We interpret the meanings of things all day every day. Words, images, sounds are all interpreted by each of us and we all bring a unique perspective to the process. As our interpretations become relatively stable, they begin to form our views. Collected together, the views form a viewpoint that allows us to interpret things on a larger scale. For the Christian, interpretation is performed from the perspective of faith. God and our belief in and understanding of who He is influences our perspective on everything. For example, abortion viewed through a perspective that includes God as Creator is much different than a purely clinical view. Recognizing our perspective and its depth, or lack of depth, is the first step in crafting a theological viewpoint.


Correlation is the act of discovering the relation between two things if it exists. If it does not, the word can take an active sense as well as we bring two things into relation. A Christian in the process of theological reflection will often be called into the give and take of correlation as he seeks to bring the perspective of God’s people into correlation with other perspectives. These might come from outside of the faith community or they might be an opposing point of view from within the larger Church that differs from your own.

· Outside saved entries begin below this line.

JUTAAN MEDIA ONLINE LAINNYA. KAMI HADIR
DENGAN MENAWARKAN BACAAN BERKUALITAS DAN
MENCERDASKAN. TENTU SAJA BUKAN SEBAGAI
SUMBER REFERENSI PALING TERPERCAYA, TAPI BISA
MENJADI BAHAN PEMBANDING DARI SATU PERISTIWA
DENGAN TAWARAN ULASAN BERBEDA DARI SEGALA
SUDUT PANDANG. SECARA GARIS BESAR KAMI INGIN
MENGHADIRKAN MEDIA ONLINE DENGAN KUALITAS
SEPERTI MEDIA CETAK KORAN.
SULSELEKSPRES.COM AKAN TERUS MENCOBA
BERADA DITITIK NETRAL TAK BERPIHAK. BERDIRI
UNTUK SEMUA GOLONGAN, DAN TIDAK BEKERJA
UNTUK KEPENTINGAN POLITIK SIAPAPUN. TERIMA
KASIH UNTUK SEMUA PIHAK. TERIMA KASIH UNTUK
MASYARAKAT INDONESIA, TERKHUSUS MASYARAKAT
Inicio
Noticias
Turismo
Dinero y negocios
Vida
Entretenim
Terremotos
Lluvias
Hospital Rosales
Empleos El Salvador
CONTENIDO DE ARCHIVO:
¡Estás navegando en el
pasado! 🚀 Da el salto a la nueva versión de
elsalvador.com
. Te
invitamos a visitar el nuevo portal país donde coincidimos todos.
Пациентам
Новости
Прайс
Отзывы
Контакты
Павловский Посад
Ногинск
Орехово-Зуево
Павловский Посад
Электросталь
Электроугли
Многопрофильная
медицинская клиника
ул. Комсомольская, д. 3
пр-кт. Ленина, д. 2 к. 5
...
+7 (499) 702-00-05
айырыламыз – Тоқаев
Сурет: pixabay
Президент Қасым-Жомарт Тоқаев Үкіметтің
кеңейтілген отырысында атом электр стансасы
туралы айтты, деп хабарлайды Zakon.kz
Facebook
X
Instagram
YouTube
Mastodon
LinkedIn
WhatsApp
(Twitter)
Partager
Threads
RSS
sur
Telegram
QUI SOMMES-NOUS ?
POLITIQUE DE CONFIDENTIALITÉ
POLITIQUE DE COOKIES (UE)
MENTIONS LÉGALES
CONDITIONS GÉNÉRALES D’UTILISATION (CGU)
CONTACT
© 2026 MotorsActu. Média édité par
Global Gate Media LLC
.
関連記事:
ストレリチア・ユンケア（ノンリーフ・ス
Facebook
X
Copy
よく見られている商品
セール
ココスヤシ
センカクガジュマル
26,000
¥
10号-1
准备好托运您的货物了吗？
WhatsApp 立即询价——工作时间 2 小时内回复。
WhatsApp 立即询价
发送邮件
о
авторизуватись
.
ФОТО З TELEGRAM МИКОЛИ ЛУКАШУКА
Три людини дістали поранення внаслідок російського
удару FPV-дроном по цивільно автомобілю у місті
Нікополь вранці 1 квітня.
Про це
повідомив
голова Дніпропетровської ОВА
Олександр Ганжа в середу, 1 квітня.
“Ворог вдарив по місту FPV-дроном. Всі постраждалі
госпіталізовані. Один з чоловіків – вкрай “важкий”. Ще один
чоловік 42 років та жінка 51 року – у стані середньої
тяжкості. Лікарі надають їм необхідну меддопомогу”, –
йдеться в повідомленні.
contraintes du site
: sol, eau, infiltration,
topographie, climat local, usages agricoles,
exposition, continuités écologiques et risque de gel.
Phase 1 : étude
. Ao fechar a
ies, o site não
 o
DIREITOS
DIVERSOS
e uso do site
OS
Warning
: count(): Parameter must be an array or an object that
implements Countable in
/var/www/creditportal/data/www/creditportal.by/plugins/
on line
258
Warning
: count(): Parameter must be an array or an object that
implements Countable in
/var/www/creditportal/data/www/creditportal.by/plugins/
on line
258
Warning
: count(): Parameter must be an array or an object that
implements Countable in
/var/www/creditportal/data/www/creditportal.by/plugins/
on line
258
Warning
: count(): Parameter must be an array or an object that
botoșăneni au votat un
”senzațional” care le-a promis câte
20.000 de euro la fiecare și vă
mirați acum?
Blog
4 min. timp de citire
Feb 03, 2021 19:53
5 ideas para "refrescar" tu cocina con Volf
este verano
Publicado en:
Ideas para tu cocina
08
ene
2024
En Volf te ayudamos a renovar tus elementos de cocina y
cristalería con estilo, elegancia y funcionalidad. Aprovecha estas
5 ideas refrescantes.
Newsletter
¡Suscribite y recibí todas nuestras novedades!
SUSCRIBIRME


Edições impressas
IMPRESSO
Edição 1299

This process is not without conflict. Ask yourself first if you are able to see things as others do. Are you able to fully understand their perspective? Responsible theology requires that you do so. This is a source of much strife within the Church as proponents of one theological view refuse to make the effort to understand how the views of another believer have come to be or why they are supported.


When one of your Christian views or viewpoints becomes relatively stable in your mind as representative of truth, there is one final step that occurs in order to set it. An assessment of the position you have crafted pushes it through a series of filters so that you can judge it to be good or bad. The four most common questions asked are:

  • Is it valid?
  • Is it understandable?
  • Does it have moral integrity?
  • Is it appropriate from a Christian standpoint?

Each of these is not equally applicable. A Christian may not be in the position to state whether or not an idea is valid but the plethora of documented positions can certainly aid us in evaluating whether or not we are in the ballpark. Moral integrity, on the other hand, is easier to assign. If your proposed view dooms all babies to death, contrary to centuries of Christian belief, the morality of a god who makes this proclamation would certainly be in question. A view impeded by this filter would likely be a candidate for reformation or to be discarded.

Being a Craftsman

Reflecting on your faith and what you believe requires the same love and attention to detail that a craftsman applies to a piece of furniture that she creates. It requires the ability to examine a view from all perspectives and to have a framework to evaluate different aspects of the position. Experience and maturity round out process, resulting in a pronounced ability for the Christian to understand life and humanity in a way that honors and upholds God and their faith.